Thursday, May 09, 2013

Culture Shock 05.09.13: New director builds a better Iron Man


Like its two predecessors and "The Avengers" before it, "Iron Man 3" is as much a comedy as an action movie. As before, it's fueled by the affable, wisecracking presence of Robert Downey Jr., again making the now 50-year-old comic book character Tony Stark his own.

Don't believe me? Open the latest "Invincible Iron Man" comic book and you'll see the character now more closely resembles Downey than the Stark of old. The movies have become the real Marvel Universe, while the comics have become a kind of fan fiction, except the writers get paid.

Joining Downey this time is writer/director Shane Black ("Lethal Weapon," "Monster Squad"), who has inherited the franchise from "Iron Man" and "Iron Man 2" director Jon Favreau, although Favreau still gets screen time as Stark's chauffeur/head of security Happy Hogan.

No stranger to the action-comedy formula, Black handles the alternating punches and punchlines so deftly you barely notice that it's all just a high-octane feint for his real agenda: a critique of the war on terror.

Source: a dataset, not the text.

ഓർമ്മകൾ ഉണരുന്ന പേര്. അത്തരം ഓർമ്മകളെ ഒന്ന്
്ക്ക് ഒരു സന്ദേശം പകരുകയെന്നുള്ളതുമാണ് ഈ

After the somewhat disappointing "Iron Man 2," which had to do too much heavy lifting to set up the Marvel movies that followed, "Iron Man 3" gets us back on track, with a more personal story that puts a new spin on Stark's "I am Iron Man" confession at the end of the first film.

Following the world-changing events of "The Avengers," the formerly confident Stark is suffering from post-traumatic stress disorder. He's finally in a committed relationship with Pepper Potts (Gwyneth Paltrow), but he doesn't know how to protect her from the threats he knows are out there. So, he retreats to the security of his workshop and his armor.

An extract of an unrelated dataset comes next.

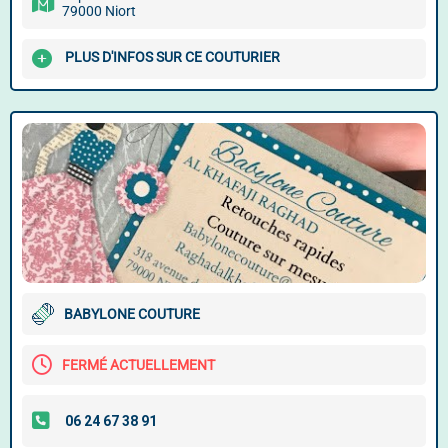
79000 Niort
PLUS D'INFOS SUR CE COUTURIER
BABYLONE COUTURE
FERMÉ ACTUELLEMENT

He's only forced out of hiding when Happy is critically injured in an attack apparently staged by the Mandarin (Ben Kingsley), the mysterious terrorist hinted at in the first film.

The Mandarin is behind a bombing campaign that has American intelligence agencies baffled. What they don't know is the apparent suicide bombers aren't detonating bombs, they are bombs — living bombs caused by an experiment gone wrong.

That experiment is extremis, a biotechnology created by Maya Hansen (Rebecca Hall), who sought Tony's help with it — unsuccessfully — years before. Now extremis is in the hands of Aldrich Killian (Guy Pearce), another scientist Tony brushed off back in his playboy days.

What extremis is supposed to do is regenerate lost limbs, making it a godsend for veterans who have returned from the war on terror missing arms and legs. What Killian wants it to do is create super soldiers. And when its recipients literally go off, well, that's where the Mandarin comes in.

Under all of this is the subtext: an indictment both of the war on terror, as being largely a fiction exploited by military contractors, and the government's treatment of injured veterans. It's a coincidence that "Iron Man 3" opens as the Veterans Administration's case backlog reaches critical mass.

Between the Mandarin's living bombs and Stark's PTSD, this is a movie about wounded warriors.

Also back from "Iron Man 2" is Don Cheadle as Tony's best friend and government liaison Col. James "Rhodey" Rhodes, whose Stark-designed War Machine armor has been given a red, white and blue makeover and rebranded the Iron Patriot.

For Tony and Rhodey it's a joke. War Machine is a much cooler name. But as far as the subtext is concerned, it's a more honest name. The "war machine" is what everyone in "Iron Man 3" has been put through.

The Tony Stark we all know and love is still here, and "Iron Man 3" is up there with "Iron Man" and Joss Whedon's "The Avengers" as the most entertaining Marvel films. But Black has done something surprising. He's given the Marvel movie universe depth. Now it's Whedon's turn to answer.